My long interview with Jacobs is here.
BOX OF BOOKS
America at the Crossroads: Democracy, Power and the Neoconservative Legacy” by Francis Fukuyama (Yale)
National Review's reviewer called neoconservative intellectual Fukuyama “one of America's foremost thinkers.” The New York Times said he has “surely been the most imaginative … and the most ambitious” of the neocons. In 2002 Fukuyama resigned from the neoconservative brain trust that's been directing the Bush administration's democracy-building foreign policy because he did not support the war in Iraq. Neither NR nor the NYT are too fond of professor Fukuyama's complex, changing and multi-nuanced ideas about the proper shape and aims of American foreign policy in a post-Iraq war world. But as the Times' reviewer says, Fukuyama “is always worth reading.''
“In Our Hands: A Plan to Replace the Welfare State” by Charles Murray (AEI)
The deep-thinking libertarian author of “Losing Ground” gets serious about his late 1980s dream of abolishing the welfare state's costly, often harmful social programs. Murray proposes replacing every transfer payment from Social Security and student loans to welfare with a monthly government check that would place cold cash into every 21-year-old's bank account. Everyone under $25,000 gets $10,000 a year, but even the rich get $5,000. The costs would be much higher than current spending at first, though they'd be lower by 2012 and beyond, he claims. Meanwhile, the social benefits -- erasing the working poor, reducing bureaucrats, eliminating the infrastructure of the welfare state -- would be large and lasting.
“Fight Club Politics: How Partisanship Is Poisoning the House of Representatives” by Juliet Eilperin (Rowman & Littlefield)
Reform and renewed responsiveness toward voters were supposed to follow when Republicans won control of the House of Representatives in 1994 after 40 years of Democrat hegemony. But those ideals never fully materialized and have been trumped by partisanship and polarization, says Eilperin, a Washington Post environmental writer and frequent media fellow at the conservative Hoover Institution think tank. Eilperin says redistricting is the culprit: By drawing up lopsided districts that make it virtually impossible for incumbent R's or D's to lose their seats, she says extremist lawmakers in both parties can ignore average voters.
“Thank You for Smoking: A Novel” by Christopher Buckley (Random House Trade Paperbacks)
You've seen the critically praised movie, so why not read Buckley's “savagely funny satirical farce” (New York Times) from 1994 about Washington politics, corporate lobbyists, Hollywood greed and multimedia sleaze? As “American as pork barrels and public relations” (The Atlanta Journal & Constitution), Bill Buckley's politically incorrect son sides with Big Tobacco, Big Alcohol and the firearms industry in his “playful assault on American moral hypocrisy” (Kirkus Review).
Laura Bush : An Intimate Portrait of the First Lady By Ronald Kessler (Doubleday)

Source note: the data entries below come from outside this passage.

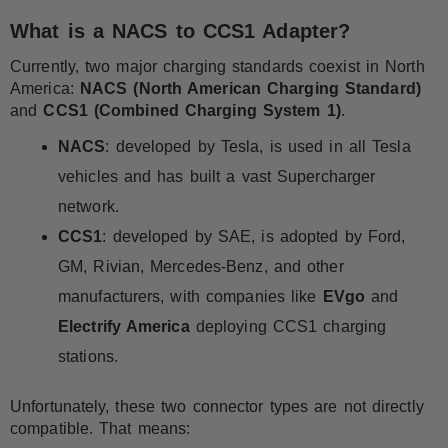
What is a NACS to CCS1 Adapter?
Currently, two major charging standards coexist in North
America:
NACS (North American Charging Standard)
and
CCS1 (Combined Charging System 1)
.
NACS
: developed by Tesla, is used in all Tesla
vehicles and has built a vast Supercharger
network.
CCS1
: developed by SAE, is adopted by Ford,
GM, Rivian, Mercedes-Benz, and other
manufacturers, with companies like
EVgo
and
Electrify America
deploying CCS1 charging
stations.
Unfortunately, these two connector types are not directly
compatible. That means:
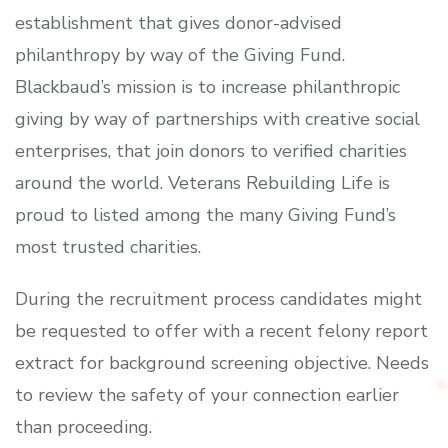
establishment that gives donor-advised
philanthropy by way of the Giving Fund.
Blackbaud’s mission is to increase philanthropic
giving by way of partnerships with creative social
enterprises, that join donors to verified charities
around the world. Veterans Rebuilding Life is
proud to listed among the many Giving Fund’s
most trusted charities.
During the recruitment process candidates might
be requested to offer with a recent felony report
extract for background screening objective. Needs
to review the safety of your connection earlier
than proceeding.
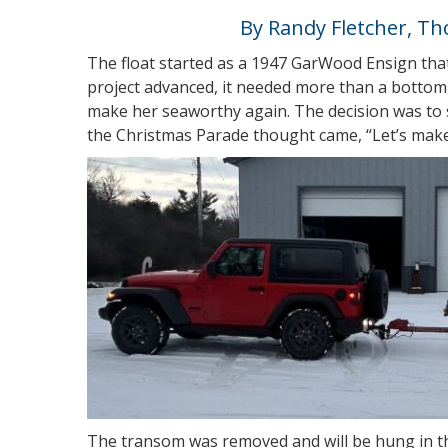
By Randy Fletcher, T
The float started as a 1947 GarWood Ensign tha
project advanced, it needed more than a bottom
make her seaworthy again. The decision was to sc
the Christmas Parade thought came, “Let’s make 
The transom was removed and will be hung in t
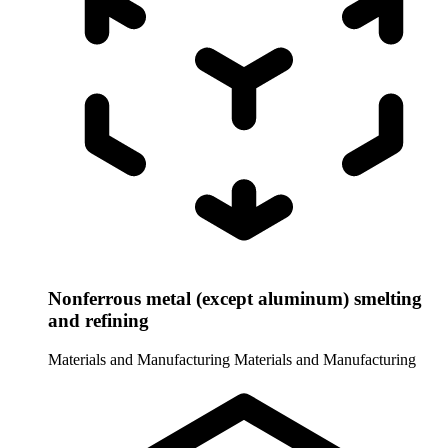
Nonferrous metal (except aluminum) smelting
and refining
Materials and Manufacturing
Materials and Manufacturing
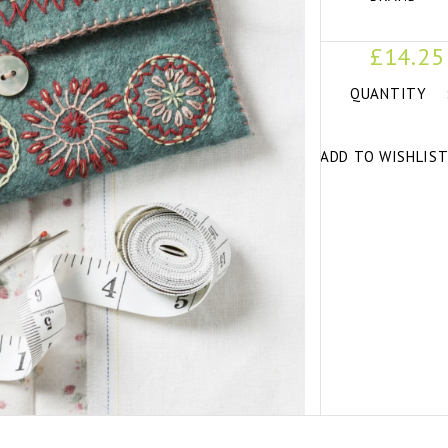
£14.25
QUANTITY
ADD TO WISHLIS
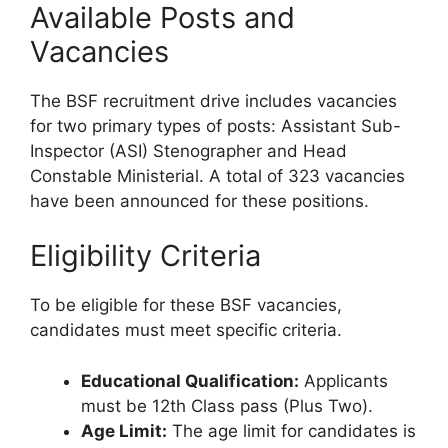
Available Posts and
Vacancies
The BSF recruitment drive includes vacancies
for two primary types of posts: Assistant Sub-
Inspector (ASI) Stenographer and Head
Constable Ministerial. A total of 323 vacancies
have been announced for these positions.
Eligibility Criteria
To be eligible for these BSF vacancies,
candidates must meet specific criteria.
Educational Qualification:
Applicants
must be 12th Class pass (Plus Two).
Age Limit:
The age limit for candidates is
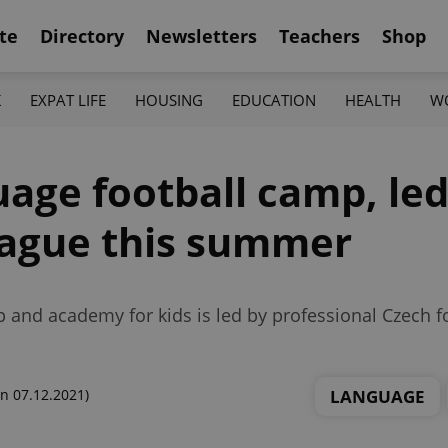
te
Directory
Newsletters
Teachers
Shop
K
EXPAT LIFE
HOUSING
EDUCATION
HEALTH
W
uage football camp, le
Prague this summer
nd academy for kids is led by professional Czech fo
LANGUAGE
n 07.12.2021)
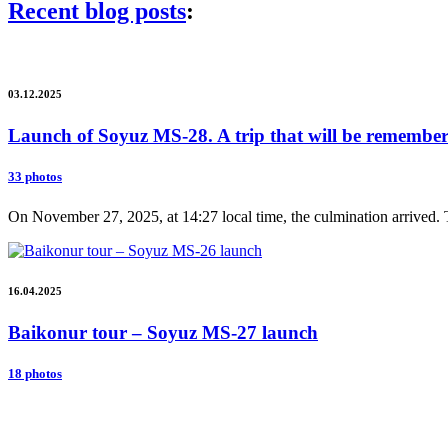
Recent blog posts
:
03.12.2025
Launch of Soyuz MS-28. A trip that will be remembere
33 photos
On November 27, 2025, at 14:27 local time, the culmination arrived. 
16.04.2025
Baikonur tour – Soyuz MS-27 launch
18 photos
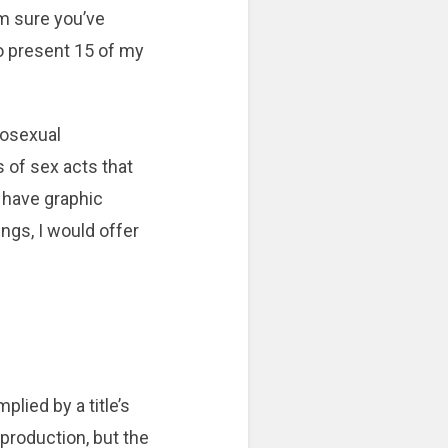
m sure you’ve
to present 15 of my
omosexual
of sex acts that
 have graphic
ngs, I would offer
plied by a title’s
 production, but the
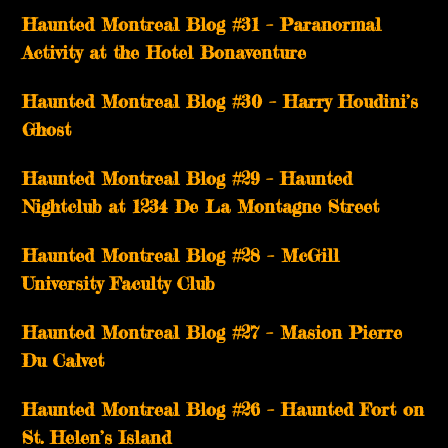
Haunted Montreal Blog #31 – Paranormal
Activity at the Hotel Bonaventure
Haunted Montreal Blog #30 – Harry Houdini’s
Ghost
Haunted Montreal Blog #29 – Haunted
Nightclub at 1234 De La Montagne Street
Haunted Montreal Blog #28 – McGill
University Faculty Club
Haunted Montreal Blog #27 – Masion Pierre
Du Calvet
Haunted Montreal Blog #26 – Haunted Fort on
St. Helen’s Island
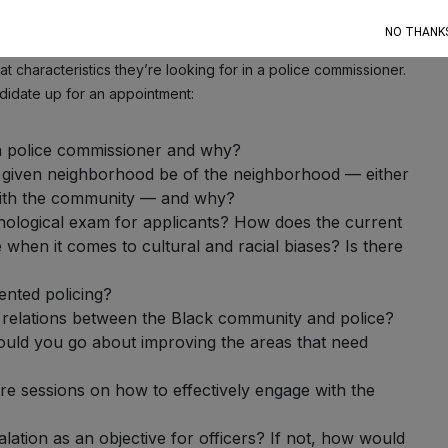
ether that’s the district attorney’s office, state and county
NO THANK
t characteristics they’re looking for in a police commissioner.
didate up for an appointment:
a police commissioner and why?
g a given neighborhood be of the neighborhood — either
with the community — and why?
hological exam for applicants? How does the current
 when it comes to cultural and racial biases? Is there
nted policing?
 relations between the Black community and police?
ld you go about improving the areas that need
here sessions on how to effectively engage with the
lation as an objective for officers? If not, how would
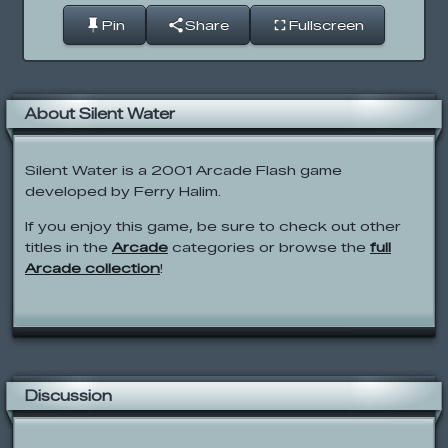
Pin
Share
Fullscreen
About Silent Water
Silent Water is a 2001 Arcade Flash game
developed by Ferry Halim.
If you enjoy this game, be sure to check out other
titles in the
Arcade
categories or browse the
full
Arcade collection
!
Discussion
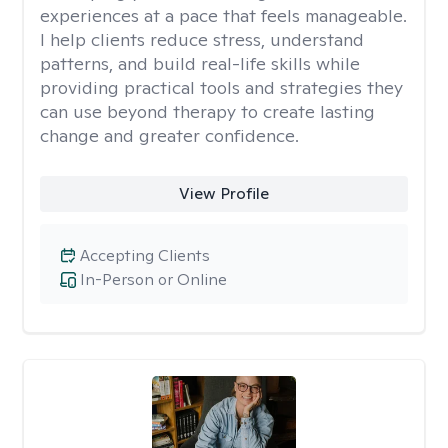
experiences at a pace that feels manageable.
I help clients reduce stress, understand
patterns, and build real-life skills while
providing practical tools and strategies they
can use beyond therapy to create lasting
change and greater confidence.
View Profile
Accepting Clients
In-Person or Online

Publisher's Weekly sniffs that this "inoffensive biography examines Laura Bush without ever quite explaining her" and is annoyed by the many unfavorable comparisons between Mrs. Bush and the first lady who preceded her. But Ronald Kessler dug up some interesting but uncontroversial facts about Laura Bush's "secret," albeit normal, life and modest, self-assured character. According to Kessler, a former investigative reporter whose 15 books include "Inside the CIA," the Bush administration regularly asks Laura for advice on appointments and policy issues. Because of her, he says, some agency budgets have been increased or not cut.
Half-page books, written and compiled by Bill Steigerwald, appears on the last Sunday of each month.